Which lines of the records contain the word "General"? Copy each one.

□ □ □

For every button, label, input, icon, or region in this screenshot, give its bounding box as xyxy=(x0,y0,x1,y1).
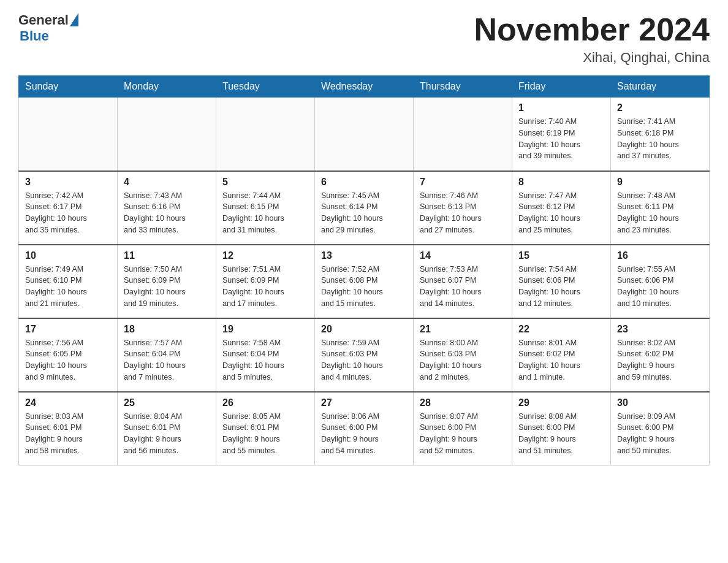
calendar-week-row: 10Sunrise: 7:49 AMSunset: 6:10 PMDayligh… xyxy=(19,245,710,318)
day-number: 16 xyxy=(617,250,703,261)
weekday-header-wednesday: Wednesday xyxy=(315,76,414,98)
calendar-cell: 22Sunrise: 8:01 AMSunset: 6:02 PMDayligh… xyxy=(512,318,611,392)
logo-triangle-icon xyxy=(70,13,78,26)
calendar-cell xyxy=(315,98,414,171)
calendar-cell: 24Sunrise: 8:03 AMSunset: 6:01 PMDayligh… xyxy=(19,392,118,465)
day-info: Sunrise: 8:07 AMSunset: 6:00 PMDaylight:… xyxy=(420,411,506,457)
weekday-header-row: SundayMondayTuesdayWednesdayThursdayFrid… xyxy=(19,76,710,98)
day-info: Sunrise: 8:01 AMSunset: 6:02 PMDaylight:… xyxy=(518,337,604,383)
calendar-cell: 16Sunrise: 7:55 AMSunset: 6:06 PMDayligh… xyxy=(611,245,710,318)
calendar-cell: 26Sunrise: 8:05 AMSunset: 6:01 PMDayligh… xyxy=(216,392,315,465)
calendar-week-row: 17Sunrise: 7:56 AMSunset: 6:05 PMDayligh… xyxy=(19,318,710,392)
location-text: Xihai, Qinghai, China xyxy=(474,50,710,66)
calendar-table: SundayMondayTuesdayWednesdayThursdayFrid… xyxy=(18,75,710,465)
day-number: 30 xyxy=(617,397,703,408)
page-header: General Blue November 2024 Xihai, Qingha… xyxy=(18,12,710,66)
day-number: 18 xyxy=(124,324,210,335)
day-number: 12 xyxy=(222,250,308,261)
calendar-cell: 17Sunrise: 7:56 AMSunset: 6:05 PMDayligh… xyxy=(19,318,118,392)
weekday-header-saturday: Saturday xyxy=(611,76,710,98)
calendar-cell: 29Sunrise: 8:08 AMSunset: 6:00 PMDayligh… xyxy=(512,392,611,465)
calendar-cell xyxy=(414,98,512,171)
calendar-cell: 21Sunrise: 8:00 AMSunset: 6:03 PMDayligh… xyxy=(414,318,512,392)
day-number: 11 xyxy=(124,250,210,261)
day-info: Sunrise: 8:02 AMSunset: 6:02 PMDaylight:… xyxy=(617,337,703,383)
day-info: Sunrise: 8:05 AMSunset: 6:01 PMDaylight:… xyxy=(222,411,308,457)
day-number: 23 xyxy=(617,324,703,335)
calendar-cell: 1Sunrise: 7:40 AMSunset: 6:19 PMDaylight… xyxy=(512,98,611,171)
calendar-cell xyxy=(19,98,118,171)
calendar-cell: 9Sunrise: 7:48 AMSunset: 6:11 PMDaylight… xyxy=(611,171,710,245)
calendar-cell: 5Sunrise: 7:44 AMSunset: 6:15 PMDaylight… xyxy=(216,171,315,245)
day-info: Sunrise: 7:59 AMSunset: 6:03 PMDaylight:… xyxy=(321,337,407,383)
day-number: 25 xyxy=(124,397,210,408)
calendar-cell: 13Sunrise: 7:52 AMSunset: 6:08 PMDayligh… xyxy=(315,245,414,318)
day-info: Sunrise: 7:48 AMSunset: 6:11 PMDaylight:… xyxy=(617,190,703,236)
calendar-cell: 15Sunrise: 7:54 AMSunset: 6:06 PMDayligh… xyxy=(512,245,611,318)
day-number: 19 xyxy=(222,324,308,335)
day-info: Sunrise: 7:52 AMSunset: 6:08 PMDaylight:… xyxy=(321,264,407,310)
calendar-cell xyxy=(216,98,315,171)
logo: General Blue xyxy=(18,12,78,44)
weekday-header-thursday: Thursday xyxy=(414,76,512,98)
day-number: 2 xyxy=(617,102,703,113)
day-info: Sunrise: 7:45 AMSunset: 6:14 PMDaylight:… xyxy=(321,190,407,236)
day-number: 1 xyxy=(518,102,604,113)
logo-general-text: General xyxy=(18,12,69,28)
day-info: Sunrise: 7:57 AMSunset: 6:04 PMDaylight:… xyxy=(124,337,210,383)
day-number: 17 xyxy=(25,324,111,335)
day-info: Sunrise: 8:00 AMSunset: 6:03 PMDaylight:… xyxy=(420,337,506,383)
day-number: 7 xyxy=(420,177,506,188)
weekday-header-monday: Monday xyxy=(118,76,216,98)
day-number: 13 xyxy=(321,250,407,261)
weekday-header-friday: Friday xyxy=(512,76,611,98)
calendar-cell: 4Sunrise: 7:43 AMSunset: 6:16 PMDaylight… xyxy=(118,171,216,245)
day-info: Sunrise: 8:03 AMSunset: 6:01 PMDaylight:… xyxy=(25,411,111,457)
calendar-cell: 18Sunrise: 7:57 AMSunset: 6:04 PMDayligh… xyxy=(118,318,216,392)
calendar-cell: 30Sunrise: 8:09 AMSunset: 6:00 PMDayligh… xyxy=(611,392,710,465)
day-number: 21 xyxy=(420,324,506,335)
day-info: Sunrise: 7:58 AMSunset: 6:04 PMDaylight:… xyxy=(222,337,308,383)
calendar-cell: 7Sunrise: 7:46 AMSunset: 6:13 PMDaylight… xyxy=(414,171,512,245)
day-number: 27 xyxy=(321,397,407,408)
day-number: 22 xyxy=(518,324,604,335)
day-info: Sunrise: 7:41 AMSunset: 6:18 PMDaylight:… xyxy=(617,116,703,162)
day-number: 14 xyxy=(420,250,506,261)
day-info: Sunrise: 7:46 AMSunset: 6:13 PMDaylight:… xyxy=(420,190,506,236)
calendar-cell: 23Sunrise: 8:02 AMSunset: 6:02 PMDayligh… xyxy=(611,318,710,392)
calendar-cell: 19Sunrise: 7:58 AMSunset: 6:04 PMDayligh… xyxy=(216,318,315,392)
day-number: 8 xyxy=(518,177,604,188)
day-info: Sunrise: 7:53 AMSunset: 6:07 PMDaylight:… xyxy=(420,264,506,310)
calendar-cell: 3Sunrise: 7:42 AMSunset: 6:17 PMDaylight… xyxy=(19,171,118,245)
day-number: 24 xyxy=(25,397,111,408)
day-number: 5 xyxy=(222,177,308,188)
day-info: Sunrise: 7:43 AMSunset: 6:16 PMDaylight:… xyxy=(124,190,210,236)
calendar-cell: 20Sunrise: 7:59 AMSunset: 6:03 PMDayligh… xyxy=(315,318,414,392)
day-number: 10 xyxy=(25,250,111,261)
day-info: Sunrise: 8:09 AMSunset: 6:00 PMDaylight:… xyxy=(617,411,703,457)
calendar-cell: 2Sunrise: 7:41 AMSunset: 6:18 PMDaylight… xyxy=(611,98,710,171)
weekday-header-tuesday: Tuesday xyxy=(216,76,315,98)
calendar-week-row: 1Sunrise: 7:40 AMSunset: 6:19 PMDaylight… xyxy=(19,98,710,171)
day-info: Sunrise: 7:40 AMSunset: 6:19 PMDaylight:… xyxy=(518,116,604,162)
day-number: 3 xyxy=(25,177,111,188)
day-info: Sunrise: 8:06 AMSunset: 6:00 PMDaylight:… xyxy=(321,411,407,457)
day-number: 28 xyxy=(420,397,506,408)
day-number: 29 xyxy=(518,397,604,408)
calendar-cell xyxy=(118,98,216,171)
day-info: Sunrise: 7:54 AMSunset: 6:06 PMDaylight:… xyxy=(518,264,604,310)
day-number: 4 xyxy=(124,177,210,188)
calendar-cell: 8Sunrise: 7:47 AMSunset: 6:12 PMDaylight… xyxy=(512,171,611,245)
day-info: Sunrise: 7:56 AMSunset: 6:05 PMDaylight:… xyxy=(25,337,111,383)
day-number: 6 xyxy=(321,177,407,188)
day-info: Sunrise: 7:44 AMSunset: 6:15 PMDaylight:… xyxy=(222,190,308,236)
calendar-week-row: 24Sunrise: 8:03 AMSunset: 6:01 PMDayligh… xyxy=(19,392,710,465)
logo-blue-text: Blue xyxy=(20,28,49,44)
calendar-cell: 14Sunrise: 7:53 AMSunset: 6:07 PMDayligh… xyxy=(414,245,512,318)
day-info: Sunrise: 7:55 AMSunset: 6:06 PMDaylight:… xyxy=(617,264,703,310)
day-info: Sunrise: 7:49 AMSunset: 6:10 PMDaylight:… xyxy=(25,264,111,310)
title-section: November 2024 Xihai, Qinghai, China xyxy=(474,12,710,66)
calendar-cell: 10Sunrise: 7:49 AMSunset: 6:10 PMDayligh… xyxy=(19,245,118,318)
weekday-header-sunday: Sunday xyxy=(19,76,118,98)
calendar-cell: 28Sunrise: 8:07 AMSunset: 6:00 PMDayligh… xyxy=(414,392,512,465)
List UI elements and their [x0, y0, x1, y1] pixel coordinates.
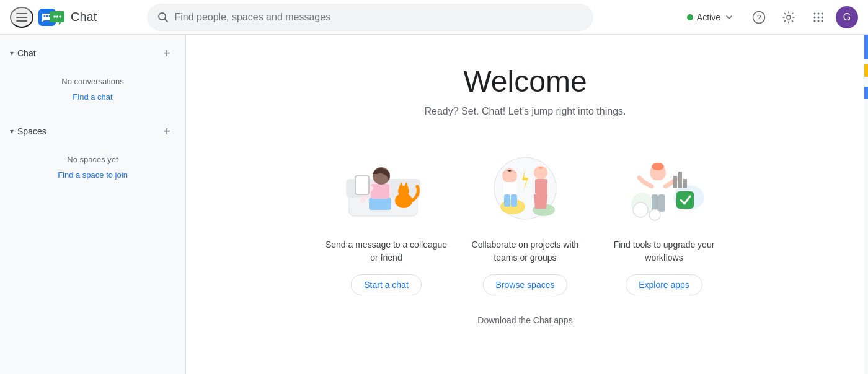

□ □ □

RESPONSE TO THIS EXERCISE:
page-header: General Blue November 2024 Xihai, Qingha… xyxy=(18,12,710,66)
logo: General Blue xyxy=(18,12,78,44)
logo-general-text: General xyxy=(18,12,69,28)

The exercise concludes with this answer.